Task instructions: A full, word-for-word copy of the listing below is needed; leave the images out of it.

- Opening Delimiter -

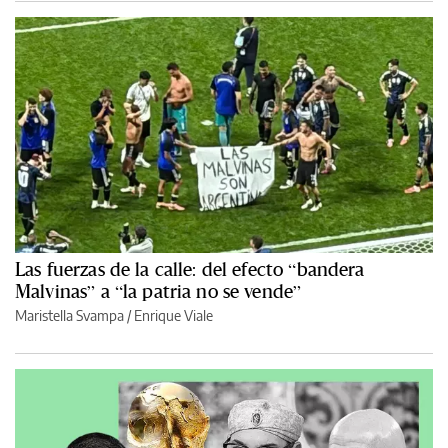
Las fuerzas de la calle: del efecto “bandera
Malvinas” a “la patria no se vende”
Maristella Svampa
/
Enrique Viale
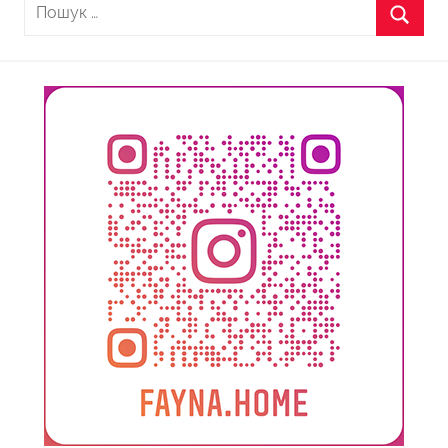
Пошук:
Пошу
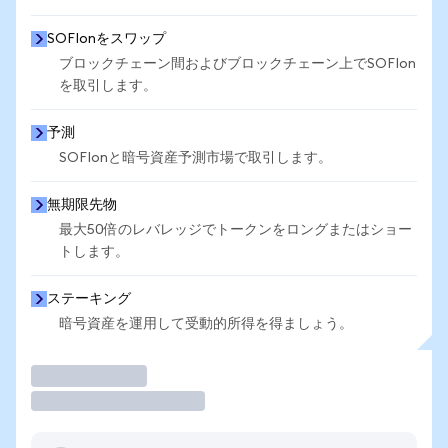
SOFIonをスワップ
ブロックチェーン間およびブロックチェーン上でSOFIon
を取引します。
予測
SOFIonと暗号資産予測市場で取引します。
無期限先物
最大50倍のレバレッジでトークンをロングまたはショー
トします。
ステーキング
暗号資産を運用して受動的所得を得ましょう。
取引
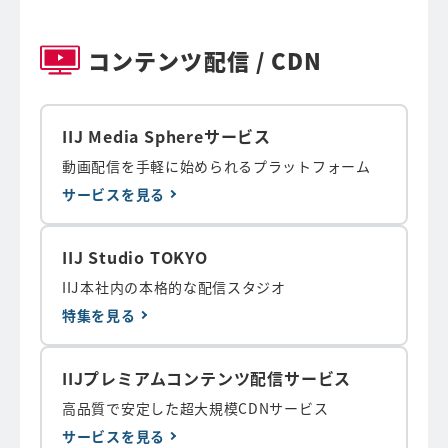
コンテンツ配信 / CDN
IIJ Media Sphereサービス
動画配信を手軽に始められるプラットフォーム
サービスを見る
IIJ Studio TOKYO
IIJ本社内の本格的な配信スタジオ
特集を見る
IIJプレミアムコンテンツ配信サービス
高品質で安定した超大規模CDNサービス
サービスを見る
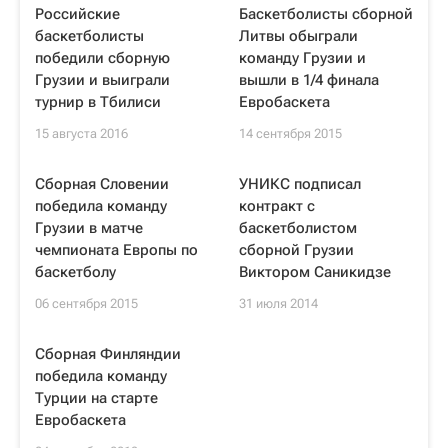
Российские
Баскетболисты сборной
баскетболисты
Литвы обыграли
победили сборную
команду Грузии и
Грузии и выиграли
вышли в 1/4 финала
турнир в Тбилиси
Евробаскета
15 августа 2016
14 сентября 2015
Сборная Словении
УНИКС подписал
победила команду
контракт с
Грузии в матче
баскетболистом
чемпионата Европы по
сборной Грузии
баскетболу
Виктором Саникидзе
06 сентября 2015
31 июля 2014
Сборная Финляндии
победила команду
Турции на старте
Евробаскета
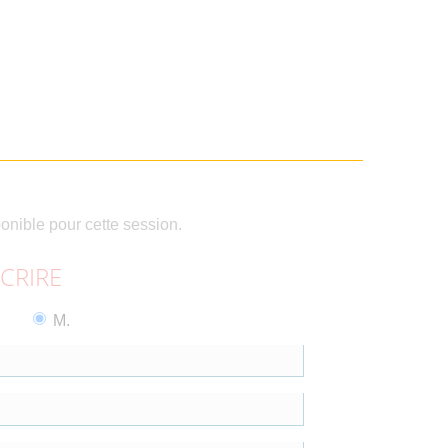
ponible pour cette session.
SCRIRE
M.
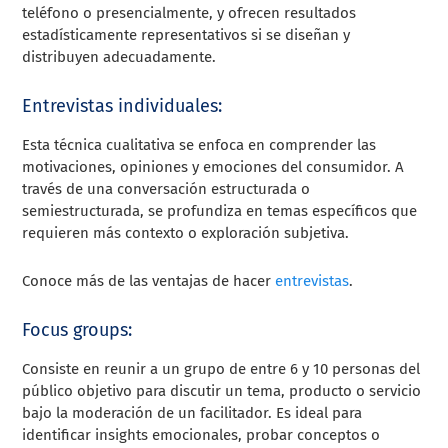
teléfono o presencialmente, y ofrecen resultados
estadísticamente representativos si se diseñan y
distribuyen adecuadamente.
Entrevistas individuales:
Esta técnica cualitativa se enfoca en comprender las
motivaciones, opiniones y emociones del consumidor. A
través de una conversación estructurada o
semiestructurada, se profundiza en temas específicos que
requieren más contexto o exploración subjetiva.
Conoce más de las ventajas de hacer
entrevistas
.
Focus groups:
Consiste en reunir a un grupo de entre 6 y 10 personas del
público objetivo para discutir un tema, producto o servicio
bajo la moderación de un facilitador. Es ideal para
identificar insights emocionales, probar conceptos o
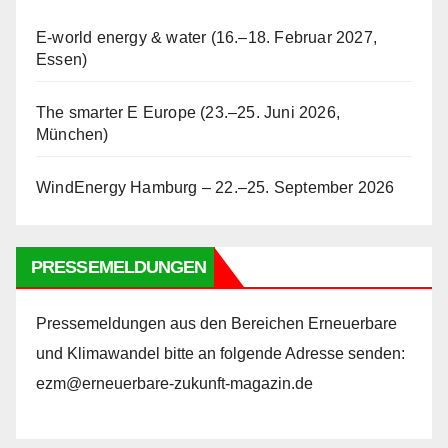
E-world energy & water (16.–18. Februar 2027,
Essen)
The smarter E Europe (23.–25. Juni 2026,
München)
WindEnergy Hamburg – 22.–25. September 2026
PRESSEMELDUNGEN
Pressemeldungen aus den Bereichen Erneuerbare
und Klimawandel bitte an folgende Adresse senden:
ezm@erneuerbare-zukunft-magazin.de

- Closing Delimiter -

Task result:
Las fuerzas de la calle: del efecto “bandera
Malvinas” a “la patria no se vende”
Maristella Svampa
/
Enrique Viale
Пошук:
Пошу
SOFIonをスワップ
ブロックチェーン間およびブロックチェーン上でSOFIon
を取引します。
予測
SOFIonと暗号資産予測市場で取引します。
無期限先物
最大50倍のレバレッジでトークンをロングまたはショー
トします。
ステーキング
暗号資産を運用して受動的所得を得ましょう。
取引
コンテンツ配信 / CDN
IIJ Media Sphereサービス
動画配信を手軽に始められるプラットフォーム
サービスを見る
IIJ Studio TOKYO
IIJ本社内の本格的な配信スタジオ
特集を見る
IIJプレミアムコンテンツ配信サービス
高品質で安定した超大規模CDNサービス
サービスを見る
Российские
Баскетболисты сборной
баскетболисты
Литвы обыграли
победили сборную
команду Грузии и
Грузии и выиграли
вышли в 1/4 финала
турнир в Тбилиси
Евробаскета
15 августа 2016
14 сентября 2015
Сборная Словении
УНИКС подписал
победила команду
контракт с
Грузии в матче
баскетболистом
чемпионата Европы по
сборной Грузии
баскетболу
Виктором Саникидзе
06 сентября 2015
31 июля 2014
Сборная Финляндии
победила команду
Турции на старте
Евробаскета
ponible pour cette session.
SCRIRE
M.
teléfono o presencialmente, y ofrecen resultados
estadísticamente representativos si se diseñan y
distribuyen adecuadamente.
Entrevistas individuales:
Esta técnica cualitativa se enfoca en comprender las
motivaciones, opiniones y emociones del consumidor. A
través de una conversación estructurada o
semiestructurada, se profundiza en temas específicos que
requieren más contexto o exploración subjetiva.
Conoce más de las ventajas de hacer
entrevistas
.
Focus groups:
Consiste en reunir a un grupo de entre 6 y 10 personas del
público objetivo para discutir un tema, producto o servicio
bajo la moderación de un facilitador. Es ideal para
identificar insights emocionales, probar conceptos o
E-world energy & water (16.–18. Februar 2027,
Essen)
The smarter E Europe (23.–25. Juni 2026,
München)
WindEnergy Hamburg – 22.–25. September 2026
PRESSEMELDUNGEN
Pressemeldungen aus den Bereichen Erneuerbare
und Klimawandel bitte an folgende Adresse senden:
ezm@erneuerbare-zukunft-magazin.de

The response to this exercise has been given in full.